Audu Ogbe is be­ing spec­u­lated to take up Agri­cul­ture, for he has quite some rev­o­lu­tion­ary mas­tery of this field. He will be off to a cit­i­zenry shocked by the pol­icy som­er­sault on the ban­ning of the im­por­ta­tion of rice. It is sad that Nige­ria is caught at cross­roads. With the ban, the lo­cal farmer is pro­tected and en­cour­aged to pro­duce more, whereas with im­por­ta­tion, our com­mu­ni­ties de­prived of pur­chas­ing power lose both ways. One sees an ur­gent need to ad­dress the Agri­cul­tural po­ten­tial and who­ever be­comes Min­is­ter will find the large foot­print of former Min­is­ter of Agri­cul­ture Dr. Ak­in­wumi Adesina. Un­der him, and in the midst of a de­bil­i­tat­ing gov­er­nance mal­func­tion, Agri­cul­ture in Nige­ria made no­tice­able im­pact on the polity. There must be re­stric­tions on im­ports of agri­cul­tural items. The two tiers of Gov­ern­ment, Fed­eral and State ought to work in har­mony to pro­mote agri­cul­ture. There were spe­cific mod­ules that Dr. Adesina put in place that ought to be en­hanced and sus­tained. The mod­ules mea­sur­ably re­duced the na­tion’s food im­port bill at a point from 2.3 tril­lion to 1.8 tril­lion, sav­ing the coun­try 906 bil­lion. That is why many con­sider the pol­icy som­er­sault on rice im­por­ta­tion more as a vic­tory for the mer­chants against the peo­ple. The rea­sons ad­vanced by Gov­ern­ment are con­sid­ered as flimsy and the re­ver­sal un­sus­tain­able. It was laugh­able that same time as the pol­icy ban­ning rice im­por­ta­tion was be­ing re­versed, Pres­i­dent Buhari was an­nounc­ing at a fo­rum that his ad­min­is­tra­tion was re­solved to make Nige­ria self-suf­fi­cient in food pro­duc­tion with the ca­pa­bil­ity to ex­port 10 mil­lion tons of grains and pro­cessed food by 2019. Cer­tainly not by un­ban­ning the im­por­ta­tion or dump­ing of for­eign rice into Nige­ria.

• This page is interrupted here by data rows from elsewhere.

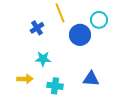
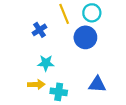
cyan circle: (99, 20) -> (92, 13), moved
yellow arrow: (25, 79) -> (36, 84), moved

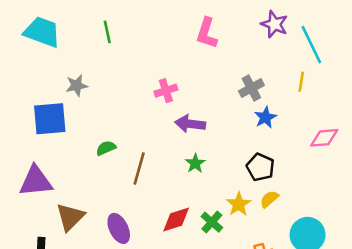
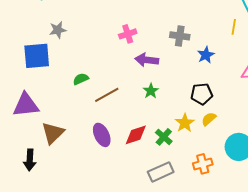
gray cross: (251, 88) -> (180, 36), moved, turned 36
black pentagon: (260, 167) -> (202, 94), turned -30
brown line: (139, 168) -> (107, 95), turned 45
purple ellipse: (119, 228) -> (102, 135), moved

The pro­posed Agri­cul­tural Equip­ment Hir­ing En­ter­prises (AEHEs) which is a pri­vate sec­tor-led mech­a­niza­tion pro­gramme ex­pected to in­ject a to­tal of 6,000 units of trac­tors and im­ple­ments, 15,000 power tillers, 20,000 plant­ing and post-har­vest equip­ment to mech­a­nize an es­ti­mated 4 mil­lion hectares of land na­tion­wide, will amount to noth­ing with­out a ca­pac­ity for equip­ment use and main­te­nance. From the on set, a work bull com­po­nent should of­fer farm­ers oxen, ploughs and carts, a fea­ture they are tra­di­tion­ally ac­cus­tomed to and can be com­mit­ted to serve all year round. This will boost pro­duc­tion at costs to the lo­cal peas­ant farmer, that will com­pete with those of mech­a­nized farm­ing na­tions.

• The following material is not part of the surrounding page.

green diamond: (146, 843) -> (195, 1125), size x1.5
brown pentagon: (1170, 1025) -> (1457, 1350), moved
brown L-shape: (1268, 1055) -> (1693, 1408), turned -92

Once Min­is­ters are in place, the sce­nario be­comes that of “ready, set, go”. Gov­er­nors must ad­dress com­mod­ity pro­duc­tion if need be, with mod­i­fied com­mod­ity boards that guar­an­tee to buy up the farm­ers’ pro­duce and save them from the drudgery of stor­age and mar­ket­ing. Es­sen­tially the chal­lenge is to shield the farmer from the dis­place­ment brought about by low priced im­ported com­modi­ties.